- [Instructions for the task] Without the pictures, return each record as it appears.

Saved data entries
......
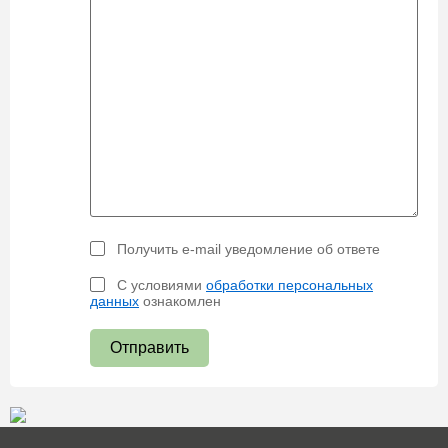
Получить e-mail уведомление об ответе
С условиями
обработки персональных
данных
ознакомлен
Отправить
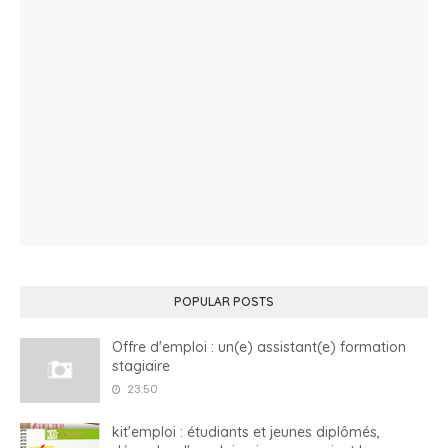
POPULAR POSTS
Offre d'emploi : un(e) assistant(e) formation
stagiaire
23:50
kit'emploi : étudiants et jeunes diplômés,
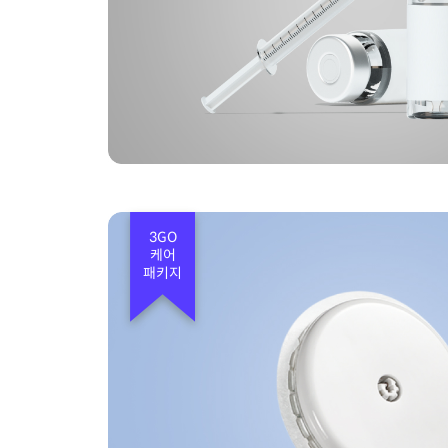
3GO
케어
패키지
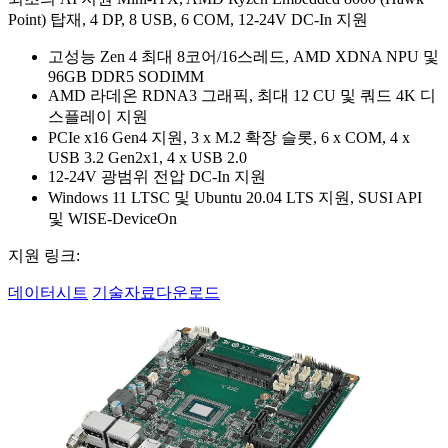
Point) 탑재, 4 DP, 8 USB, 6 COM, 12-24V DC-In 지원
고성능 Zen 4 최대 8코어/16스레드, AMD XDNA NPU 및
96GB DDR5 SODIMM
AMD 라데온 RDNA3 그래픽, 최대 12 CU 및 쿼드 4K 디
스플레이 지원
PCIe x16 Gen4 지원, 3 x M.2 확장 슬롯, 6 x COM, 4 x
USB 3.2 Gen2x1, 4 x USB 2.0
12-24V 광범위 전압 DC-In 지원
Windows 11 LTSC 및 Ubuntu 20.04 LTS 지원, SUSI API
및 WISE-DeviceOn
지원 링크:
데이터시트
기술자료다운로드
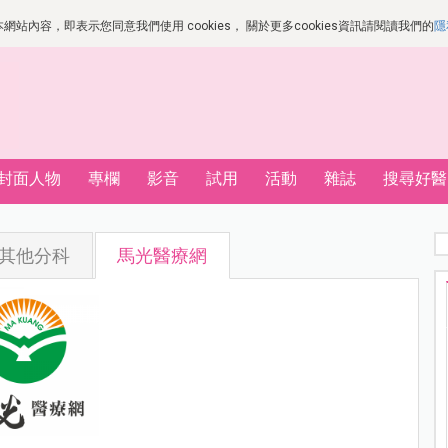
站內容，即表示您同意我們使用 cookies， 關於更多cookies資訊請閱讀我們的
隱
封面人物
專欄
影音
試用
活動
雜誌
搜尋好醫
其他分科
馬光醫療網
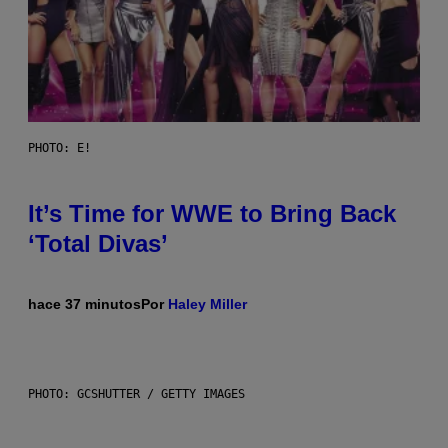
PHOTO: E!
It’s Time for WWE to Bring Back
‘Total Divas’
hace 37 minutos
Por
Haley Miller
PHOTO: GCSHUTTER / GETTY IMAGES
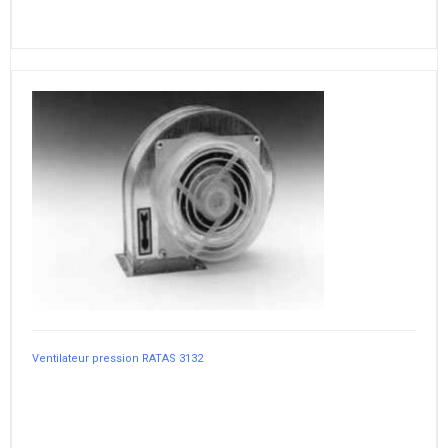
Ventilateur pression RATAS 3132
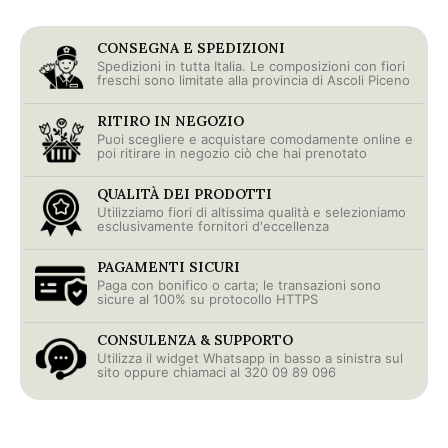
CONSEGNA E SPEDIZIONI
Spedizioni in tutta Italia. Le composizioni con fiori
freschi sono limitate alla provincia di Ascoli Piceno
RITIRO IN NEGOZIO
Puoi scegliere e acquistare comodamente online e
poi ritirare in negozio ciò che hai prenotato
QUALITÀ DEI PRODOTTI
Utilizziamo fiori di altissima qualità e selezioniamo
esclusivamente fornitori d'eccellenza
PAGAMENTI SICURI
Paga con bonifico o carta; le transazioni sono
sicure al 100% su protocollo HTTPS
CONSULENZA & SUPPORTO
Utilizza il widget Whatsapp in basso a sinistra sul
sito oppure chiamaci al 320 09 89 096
......
- [Answer for the task]
Получить e-mail уведомление об ответе
С условиями
обработки персональных
данных
ознакомлен
Отправить
POPULAR POSTS
Offre d'emploi : un(e) assistant(e) formation
stagiaire
23:50
kit'emploi : étudiants et jeunes diplômés,
3GO
케어
패키지
Point) 탑재, 4 DP, 8 USB, 6 COM, 12-24V DC-In 지원
고성능 Zen 4 최대 8코어/16스레드, AMD XDNA NPU 및
96GB DDR5 SODIMM
AMD 라데온 RDNA3 그래픽, 최대 12 CU 및 쿼드 4K 디
스플레이 지원
PCIe x16 Gen4 지원, 3 x M.2 확장 슬롯, 6 x COM, 4 x
USB 3.2 Gen2x1, 4 x USB 2.0
12-24V 광범위 전압 DC-In 지원
Windows 11 LTSC 및 Ubuntu 20.04 LTS 지원, SUSI API
및 WISE-DeviceOn
지원 링크:
데이터시트
기술자료다운로드
站內容，即表示您同意我們使用 cookies， 關於更多cookies資訊請閱讀我們的
隱
封面人物
專欄
影音
試用
活動
雜誌
搜尋好醫
其他分科
馬光醫療網
PHOTO: E!
It’s Time for WWE to Bring Back
‘Total Divas’
hace 37 minutos
Por
Haley Miller
PHOTO: GCSHUTTER / GETTY IMAGES
Ventilateur pression RATAS 3132
CONSEGNA E SPEDIZIONI
Spedizioni in tutta Italia. Le composizioni con fiori
freschi sono limitate alla provincia di Ascoli Piceno
RITIRO IN NEGOZIO
Puoi scegliere e acquistare comodamente online e
poi ritirare in negozio ciò che hai prenotato
QUALITÀ DEI PRODOTTI
Utilizziamo fiori di altissima qualità e selezioniamo
esclusivamente fornitori d'eccellenza
PAGAMENTI SICURI
Paga con bonifico o carta; le transazioni sono
sicure al 100% su protocollo HTTPS
CONSULENZA & SUPPORTO
Utilizza il widget Whatsapp in basso a sinistra sul
sito oppure chiamaci al 320 09 89 096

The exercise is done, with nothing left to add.